Ngawang Lobzang Jampel Tsultrim Gyatso (ngag dbang blo bzang 'jam dpal tshul khrims rgya mtsho) or Tsultrim Gyatso (29 March 1816 – 30 September 1837) was the 10th Dalai Lama of Tibet, and born in Chamdo. He was fully ordained in the Gelug school of Tibetan Buddhism, studied the sutras and tantras, had several students, and rebuilt the Potala Palace.

Tsultrim Gyatso was born to a modest family known as Drongto Norbutsang (grong stod nor bu tshang) in Chamdo, eastern Tibet. His father was Lobzang Nyendrak (blo bzang snyan grags) and his mother was Namgyel Butri (rnam rgyal bu khrid). The ninth Dalai Lama Lungtok Gyatso had died in 1815, and five years would pass before his incarnation was found. 

Tsultrim Gyatso was chosen from a field of six potential incarnates of the ninth Dalai Lama Lungtok Gyatso (ta la'i bla ma 09 lung rtogs rgya mtsho). Preferred as the best by the oracle and government officials in 1820, he travelled to Lhasa in 1821 after which the regent Demo Ngawang Lobzang Tubten Jigme Gyatso died. The Qing emperor's representatives then insisted a golden urn be used to confirm the incarnation, delaying the enthronement for a year.

During that year of delay, Tibetan historians state "Tibetan officials allowed the amban announced that the Urn had been used to satisfy the Emperor, despite the reality that the Urn had not been employed."

The enthronement of the 10th Dalai Lama Tsultrim Gyatso at the Potala Palace occurred in 1822, on the eighth day of the eighth month of the water-horse year.

Soon after his enthronement in 1822, the Dalai Lama received his pre-novice ordination from the Seventh Panchen Lama Lobzang Palden Tenpai Nyima (paN chen bla ma 04 blo bzang dpal ldan bstan pa'i nyi ma) and gave him the name Ngawang Lobzang Jampel Tsultrim Gyatso (ngag dbang blo bzang 'jam dpal tshul khrims rgya mtsho). The following month he became a novice monk. His father received a title and the Yutok estate, which initiated a noble Tibetan family line.  

In 1825 in his 10th year, the Dalai Lama had many tutors and was enrolled at Drepung Monastery and studied both sutra and tantra. He likely studied at Ganden Monastery and Sera Monastery as well. He studied Tibetan Buddhist texts extensively during the rest of his life.

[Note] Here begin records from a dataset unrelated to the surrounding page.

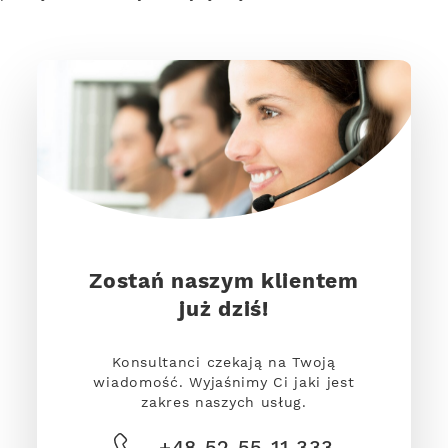
Zostań naszym klientem
już dziś!
Konsultanci czekają na Twoją
wiadomość. Wyjaśnimy Ci jaki jest
zakres naszych usług.
+48 52 55 11 333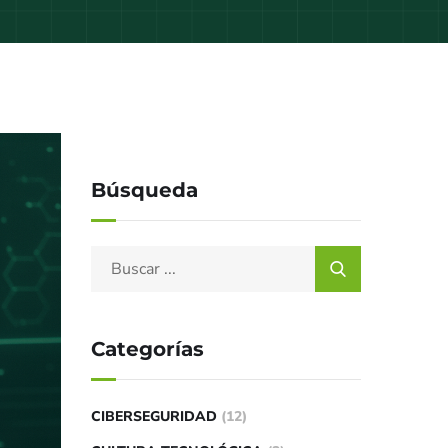
Búsqueda
Categorías
CIBERSEGURIDAD
(12)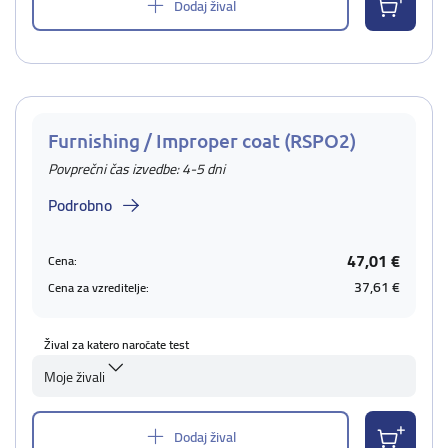
Dodaj žival
Furnishing / Improper coat (RSPO2)
Povprečni čas izvedbe: 4-5 dni
Podrobno
47,01 €
Cena:
37,61 €
Cena za vzreditelje:
Žival za katero naročate test
Moje živali
Dodaj žival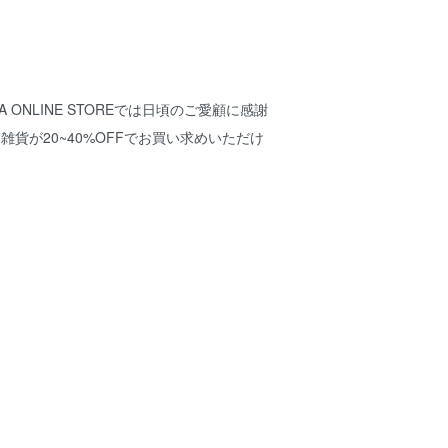
NLINE STOREでは日頃のご愛顧に感謝
雑貨が20~40%OFFでお買い求めいただけ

In 1830, the Dalai Lama was put in charge of the Tibetan state, and a report called the "Iron-Tiger Report" on agriculture and tax policies was prepared. In 1831 the Dalai Lama reconstructed the Potala Palace.
 
In 1834 the Dalai Lama gave teachings to the Fifth Kalkha and to the Mongolian King of Torgo, and sent senior monks to Mongolia to establish a Kalacakra center there.

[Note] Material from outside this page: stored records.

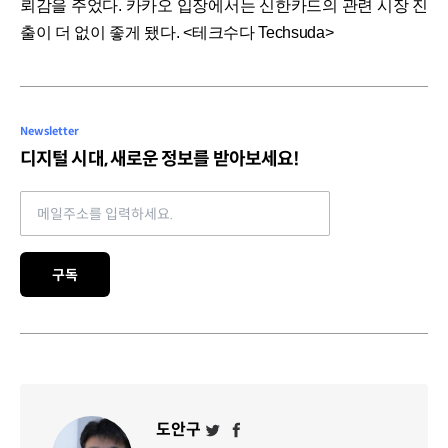
뢰감을 주었다. 카카오 입장에서는 신한카드의 관련 시장 진
출이 더 없이 좋게 됐다. <테크수다 Techsuda>
Newsletter
디지털 시대, 새로운 정보를 받아보세요!
Email address
구독
도안구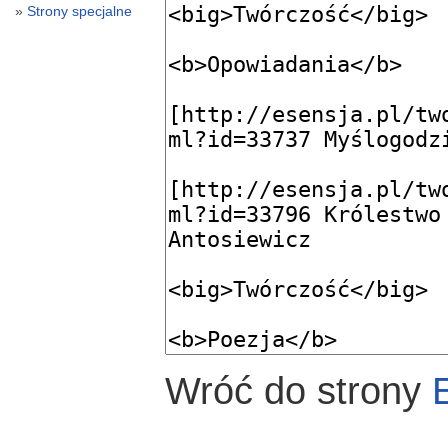
Strony specjalne
Wróć do strony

The Dalai Lama set about to overhaul the economic structure of Tibet but, unfortunately, did not live long enough to see his plans come to fruition. After becoming ill in 1834 during an epidemic breakout in Lhasa, the Dalai Lama received his full Gelong ordination from the Panchen Lama in his nineteenth year. He remained in poor health for three years and died in 1837.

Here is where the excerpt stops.